Amplification/overexpression of ERBB2 (also known as human epidermal growth-factor receptor 2/neu) gene has been observed in 24-32% of esophagogastric junction AC. The positive rate in EAC has been reported to be higher than that observed in gastric cancer. Trastuzumab, an antibody to ERBB2, added to chemotherapy, improved survival in patients with HER-2 positive advanced gastric or gastroesophageal junction AC compared with chemotherapy alone.
Comparison of cancer-associated genetic abnormalities in the columnar-lined esophagus, with and without goblet cells, has revealed frequent copy number abnormalities in intestinal metaplasia, whereas no such changes were observed in nongoblet cell metaplasia.
Epigenetic alterations
The promoter hypermethylation of several tumor suppressor genes, such as APC, CDKN2A, CDH1, FHIT, RARB, Ras-association domain family 1 (RASSF1), MGMT, MLH1, and MSH2, causes decreased expression of these genes and has been known to affect carcinogenesis of ESCC [Table 4]. E-cadherin, encoded by CDH1, is a calcium-dependent adhesion molecule that plays a crucial role in the maintenance of intercellular junctions in normal epithelial cells.

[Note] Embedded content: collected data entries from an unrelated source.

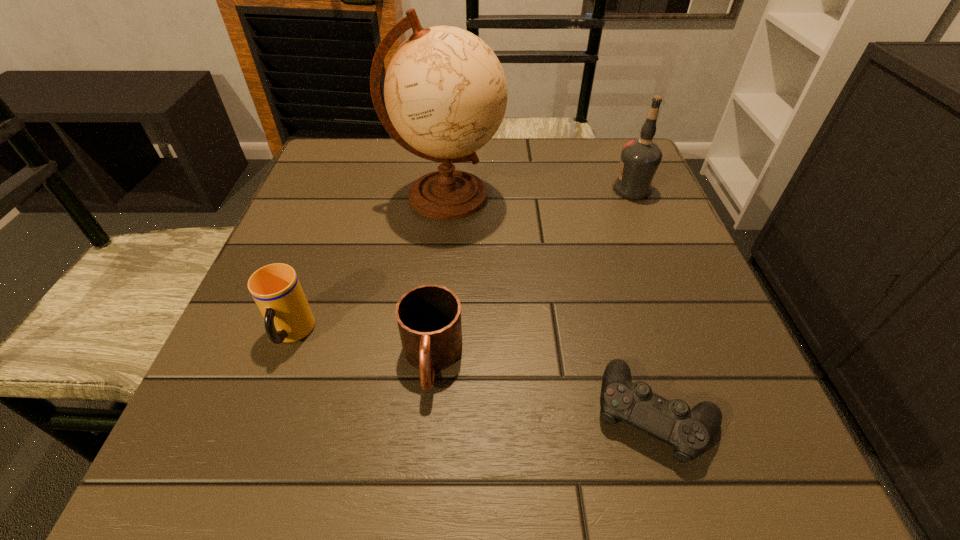 Locate an element on the screen. vacant space at the far edge is located at coordinates (532, 186).

In the image, there is a desktop. Where is `vacant area at the near edge`? The width and height of the screenshot is (960, 540). vacant area at the near edge is located at coordinates pyautogui.click(x=474, y=482).

At what (x,y) coordinates should I click in order to perform the action: click on vacant space at the right edge of the desktop. Please return your answer as a coordinate pair (x, y). Image resolution: width=960 pixels, height=540 pixels. Looking at the image, I should click on (611, 240).

This screenshot has width=960, height=540. In the image, there is a desktop. Identify the location of vacant space at the far left corner. (327, 161).

In the image, there is a desktop. In order to click on vacant space at the far right corner in this screenshot , I will do `click(600, 151)`.

Where is `vacant space at the near right corner of the desktop`? Image resolution: width=960 pixels, height=540 pixels. vacant space at the near right corner of the desktop is located at coordinates (711, 476).

You are a GUI agent. You are given a task and a screenshot of the screen. Output one action in this format:
    pyautogui.click(x=<x>, y=<y>)
    Task: Click on the free area in between the globe and the fourth tallest object
    This screenshot has height=540, width=960.
    Given the screenshot: What is the action you would take?
    pyautogui.click(x=439, y=278)

At what (x,y) coordinates should I click in order to perform the action: click on vacant space that is in between the third shortest object and the shortest object. Please return your answer as a coordinate pair (x, y). The width and height of the screenshot is (960, 540). Looking at the image, I should click on (473, 374).

Identify the location of vacant point located between the tallest object and the second tallest object. (539, 193).

At what (x,y) coordinates should I click in order to perform the action: click on free space between the fourth tallest object and the globe. Please return your answer as a coordinate pair (x, y). This screenshot has width=960, height=540. Looking at the image, I should click on (439, 278). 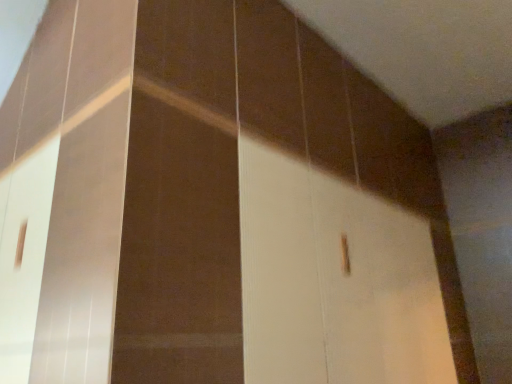 Locate an element on the screen. This screenshot has width=512, height=384. wooden at center is located at coordinates (345, 255).

What do you see at coordinates (345, 255) in the screenshot?
I see `wooden at center` at bounding box center [345, 255].

Find the location of a particular element. The image size is (512, 384). wooden at center is located at coordinates tap(345, 255). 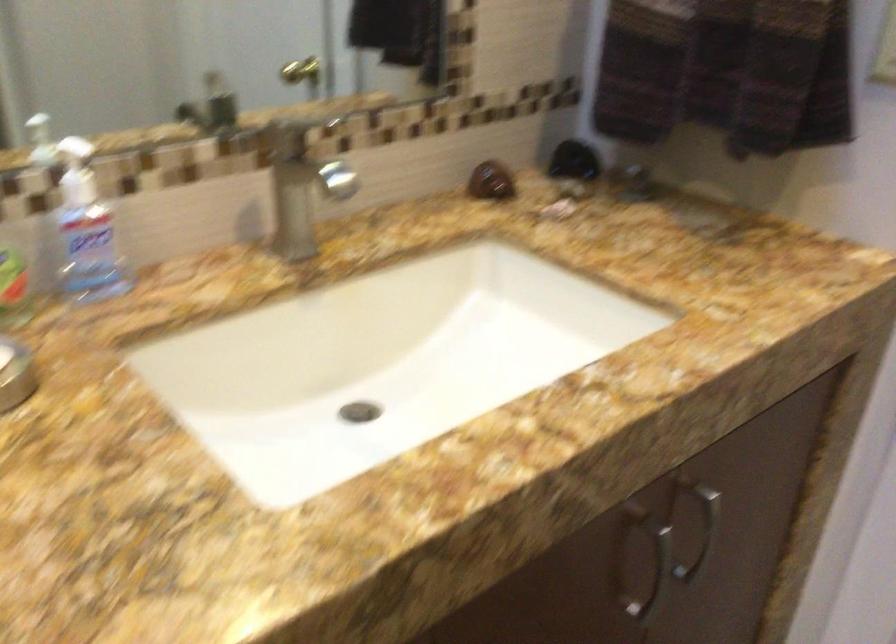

The RARB gene encodes retinoic acid receptor beta, a central regulator to normal growth and differentiation of a variety of epithelial cells. The RASSF1 encodes a protein similar to RAS effector proteins. RASSF1A protein modulates a broad range of cellular functions essential for normal growth control.The MGMT gene encodes O 6 -methyl-guanine-DNA methyltransferase, a DNA repair enzyme, which removes methyl- or alkyl-groups from guanidine after chemical modulation, therefore protecting cells from G to A mutations. MLH1 and MSH2 are two key DNA mismatch repair genes and epigenetic silencing of these genes may lead to microsatellite instability.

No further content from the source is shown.